Table 25.1 Relationship between intelligence and measures of success (Results from meta-analyses)
Measure of success r k N Source
Academic performance in primary education 0.58 4 1791 Poropat (2009)
Educational attainment 0.56 59 84828 Strenze (2007)
Job performance (supervisory rating) 0.53 425 32124 Hunter and Hunter (1984)
Occupational attainment 0.43 45 72290 Strenze (2007)
Job performance (work sample) 0.38 36 16480 Roth et al. (2005)
Skill acquisition in work training 0.38 17 6713 Colquitt et al. (2000)
Degree attainment speed in graduate school 0.35 5 1700 Kuncel et al. (2004)
Group leadership success (group productivity) 0.33 14 Judge et al. (2004)
Promotions at work 0.28 9 21290 Schmitt et al. (1984)
Interview success (interviewer rating of applicant) 0.27 40 11317 Berry et al. (2007)
Reading performance among problem children 0.26 8 944 Nelson et al. (2003)
Becoming a leader in group 0.25 65 Judge et al. (2004)
Academic performance in secondary education 0.24 17 12606 Poropat (2009)
Academic performance in tertiary education 0.23 26 17588 Poropat (2009)
Income 0.20 31 58758 Strenze (2007)
Having anorexia nervosa 0.20 16 484 Lopez et al. (2010)
Research productivity in graduate school 0.19 4 314 Kuncel et al. (2004)
Participation in group activities 0.18 36 Mann (1959)
Group leadership success (group member rating) 0.17 64 Judge et al. (2004)
Creativity 0.17 447 Kim (2005)
Popularity among group members 0.10 38 Mann (1959)
Happiness 0.05 19 2546 DeNeve & Cooper (1998)
Procrastination (needless delay of action) 0.03 14 2151 Steel (2007)
Changing jobs 0.01 7 6062 Griffeth et al. (2000)
Physical attractiveness -0.04 31 3497 Feingold (1992)
Recidivism (repeated criminal behavior) -0.07 32 21369 Gendreau et al. (1996)
Number of children -0.11 3 Lynn (1996)
Traffic accident involvement -0.12 10 1020 Arthur et al. (1991)
Conformity to persuasion -0.12 7 Rhodes and Wood (1992)
Communication anxiety -0.13 8 2548 Bourhis and Allen (1992)
Having schizophrenia -0.26 18 Woodberry et al. (2008)

(from Gwern)

Nature of g

  • IQ scores are very stable across lifetime. [13]
    • This doesn’t mean that 30-year-old you is no smarter than 10-year-old you.

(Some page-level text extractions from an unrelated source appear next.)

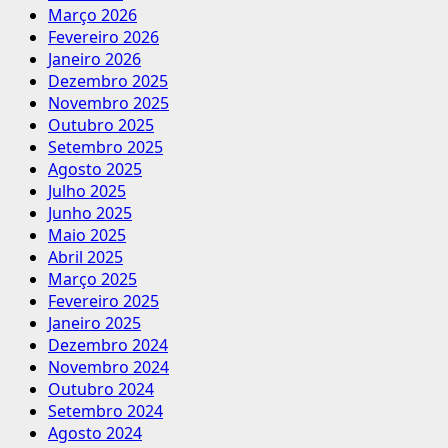
Março 2026
Fevereiro 2026
Janeiro 2026
Dezembro 2025
Novembro 2025
Outubro 2025
Setembro 2025
Agosto 2025
Julho 2025
Junho 2025
Maio 2025
Abril 2025
Março 2025
Fevereiro 2025
Janeiro 2025
Dezembro 2024
Novembro 2024
Outubro 2024
Setembro 2024
Agosto 2024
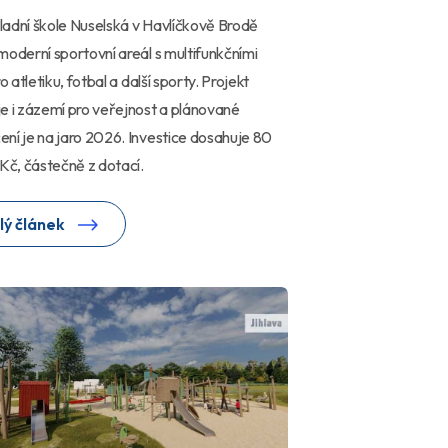
adní škole Nuselská v Havlíčkově Brodě
moderní sportovní areál s multifunkčními
ro atletiku, fotbal a další sporty. Projekt
e i zázemí pro veřejnost a plánované
ní je na jaro 2026. Investice dosahuje 80
 Kč, částečně z dotací.
lý článek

It means that if you test the IQ of a bunch of children, and then later test them as adults, the rank order will remain roughly the same. A smarter-than-average 10 year old becomes a smarter-than-average 30 year old.
  • After your mid-20s, crystallized intelligence plateaus and  fluid intelligence starts declining. Obligatory terrifying graph: (source)

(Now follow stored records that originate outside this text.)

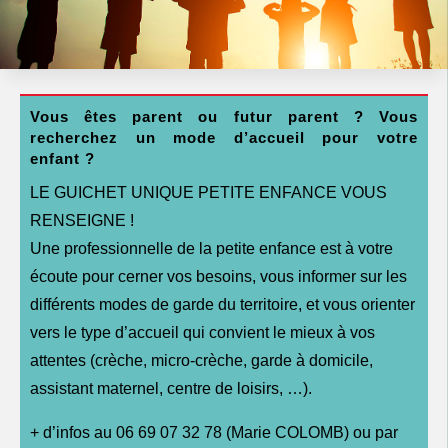
Vous êtes parent ou futur parent ?
Vous
recherchez un mode d’accueil pour votre
enfant ?
LE GUICHET UNIQUE PETITE ENFANCE VOUS
RENSEIGNE !
Une professionnelle de la petite enfance est à votre
écoute pour cerner vos besoins, vous informer sur les
différents modes de garde du territoire, et vous orienter
vers le type d’accueil qui convient le mieux à vos
attentes (crèche, micro-crèche, garde à domicile,
assistant maternel, centre de loisirs, …).
+ d’infos au 06 69 07 32 78 (Marie COLOMB)
ou par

  • High IQ is correlated with more gray matter in the brain, larger frontal lobes, and a thicker cortex. [14][15]
    • There is a constant cascade of information being processed in the entire brain, but intelligence seems related to an efficient use of relatively few structures, where the more gray matter the better.” [16]
  • “Estimates of how much of the total variance in general intelligence can be attributed to genetic influences range from 30 to 80%.” [17]
    • Twin studies show the same results; there are substantial genetic influences on human intelligence. [18]
    • The genetic component of IQ is highly polygenic, and no specific genes have been robustly associated with human intelligence. The best we’ve found so far is a single gene that accounts for 0.1% of the variance in IQ. [17]
  • Many genes have been weakly associated with IQ. “40% of the variation in crystallized-type intelligence and 51% of the variation in fluid-type intelligence between individuals” is accounted for by genetic differences. [19]
    • Scientists can predict your IQ by looking only at your genes (not perfectly, but significantly better than random). [19]
      • This study analyzed 549,692 base pairs and found a R = .11 mean correlation between their predictions and the actual fluid intelligence of over 3500 unrelated adults. [19]

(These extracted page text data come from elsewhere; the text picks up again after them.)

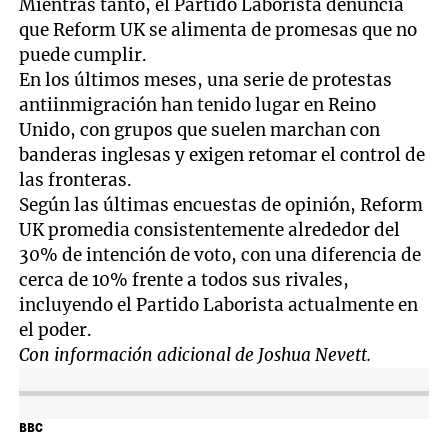
Mientras tanto, el Partido Laborista denuncia
que Reform UK se alimenta de promesas que no
puede cumplir.
En los últimos meses, una serie de protestas
antiinmigración han tenido lugar en Reino
Unido, con grupos que suelen marchan con
banderas inglesas y exigen retomar el control de
las fronteras.
Según las últimas encuestas de opinión, Reform
UK promedia consistentemente alrededor del
30% de intención de voto, con una diferencia de
cerca de 10% frente a todos sus rivales,
incluyendo el Partido Laborista actualmente en
el poder.
Con información adicional de Joshua Nevett.
BBC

You might be wondering at this point what all the controversy regarding IQ is about. Why are so many people eager to dismiss IQ as a valid measure of intelligence? Well, we now dive straight into the heart of the controversy: intergroup variation in IQ.

It’s worth noting that, as Scott Alexander puts it: society is fixed, while biology is mutable. This fear we have that if biology factors into the underperformance of some groups, then such difference are intrinsically unalterable, makes little sense. We can do things to modify biology just as we can do things to modify society, and in fact the first is often much easier to do and more effective than the easier.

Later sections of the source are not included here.